**WORK ITEM**
Copy out, precisely as given, the lines from the line with "HOLOWANIE I PRZEWOŻENIE" to the end of the entries that follow.

**DATA FOR THIS TASK**
• • • • •

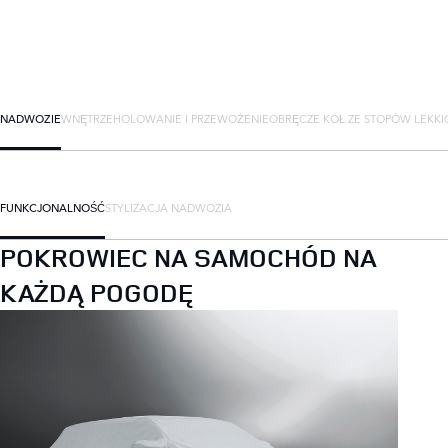
NADWOZIE
WNĘTRZE
HOLOWANIE I PRZEWOŻENIE
OBRĘCZE KÓŁ ZE STOPÓW LEKKI
FUNKCJONALNOŚĆ
STYLIZACJA NADWOZIA
POKROWIEC NA SAMOCHÓD NA
KAŻDĄ POGODĘ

• • • • •

**RESULT OF THIS TASK**
HOLOWANIE I PRZEWOŻENIE
OBRĘCZE KÓŁ ZE STOPÓW LEKKI
FUNKCJONALNOŚĆ
STYLIZACJA NADWOZIA
POKROWIEC NA SAMOCHÓD NA
KAŻDĄ POGODĘ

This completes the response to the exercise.